Input material —
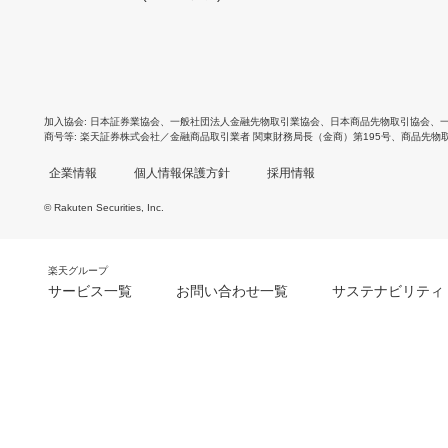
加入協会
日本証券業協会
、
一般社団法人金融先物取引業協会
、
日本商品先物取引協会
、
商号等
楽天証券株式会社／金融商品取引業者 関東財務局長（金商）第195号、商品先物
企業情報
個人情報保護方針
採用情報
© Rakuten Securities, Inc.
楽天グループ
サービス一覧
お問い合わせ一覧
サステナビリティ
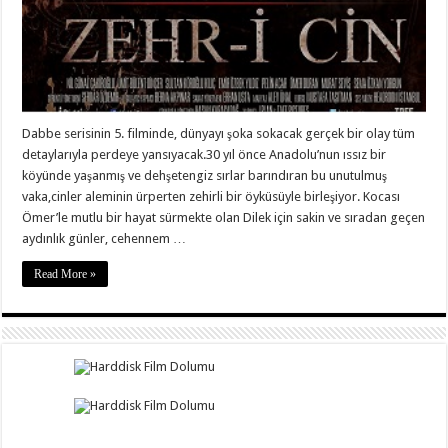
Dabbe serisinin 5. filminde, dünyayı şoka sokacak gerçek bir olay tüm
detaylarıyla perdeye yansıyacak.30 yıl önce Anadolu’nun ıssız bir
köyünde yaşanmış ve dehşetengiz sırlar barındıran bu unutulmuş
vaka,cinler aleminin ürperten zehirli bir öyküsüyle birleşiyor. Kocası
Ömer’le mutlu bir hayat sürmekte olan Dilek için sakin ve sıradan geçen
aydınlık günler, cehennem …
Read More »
--
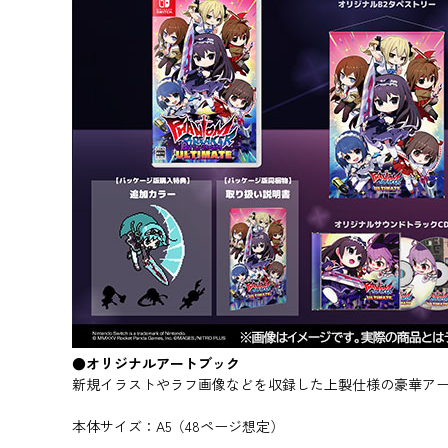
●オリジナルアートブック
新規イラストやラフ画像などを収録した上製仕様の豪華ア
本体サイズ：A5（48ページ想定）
* * *
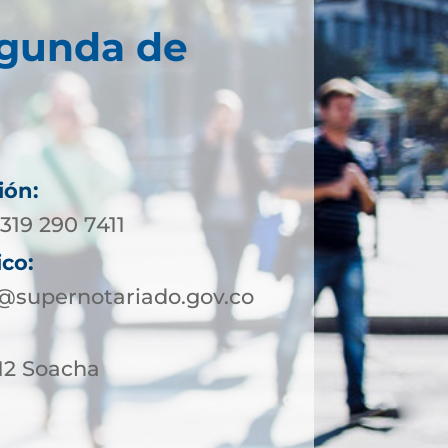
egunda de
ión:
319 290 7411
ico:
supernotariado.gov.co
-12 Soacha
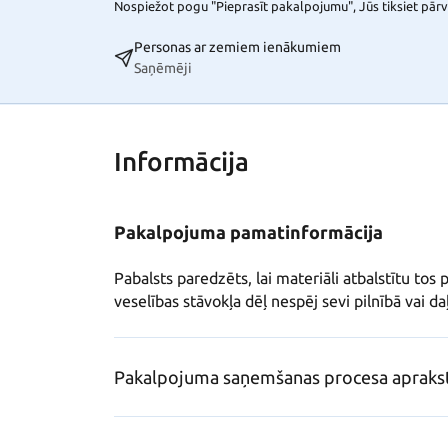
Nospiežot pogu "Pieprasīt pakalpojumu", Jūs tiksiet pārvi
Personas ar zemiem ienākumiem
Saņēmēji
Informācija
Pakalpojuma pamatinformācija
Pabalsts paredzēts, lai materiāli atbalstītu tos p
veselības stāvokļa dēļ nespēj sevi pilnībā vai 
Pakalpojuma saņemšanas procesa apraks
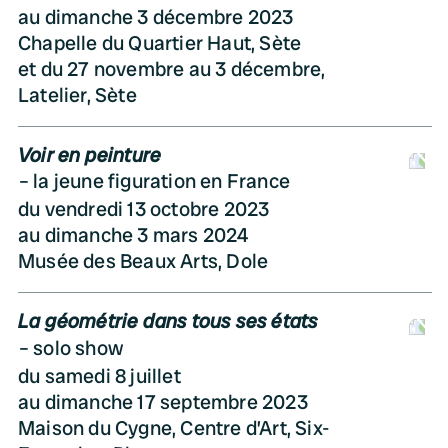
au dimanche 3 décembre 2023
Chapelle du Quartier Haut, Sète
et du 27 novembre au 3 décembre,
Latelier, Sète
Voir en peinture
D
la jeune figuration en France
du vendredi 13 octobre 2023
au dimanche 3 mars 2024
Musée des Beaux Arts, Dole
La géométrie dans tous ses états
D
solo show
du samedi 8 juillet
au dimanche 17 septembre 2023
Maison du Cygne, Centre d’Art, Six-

Work task — From the records above, give again exactly the lines running from the line with "新規イラストやラフ画像などを収録した上製仕様の豪華ア" to the line with "本体サイズ：A5（48ページ想定）", inclusive.

Result for this task —
新規イラストやラフ画像などを収録した上製仕様の豪華ア
本体サイズ：A5（48ページ想定）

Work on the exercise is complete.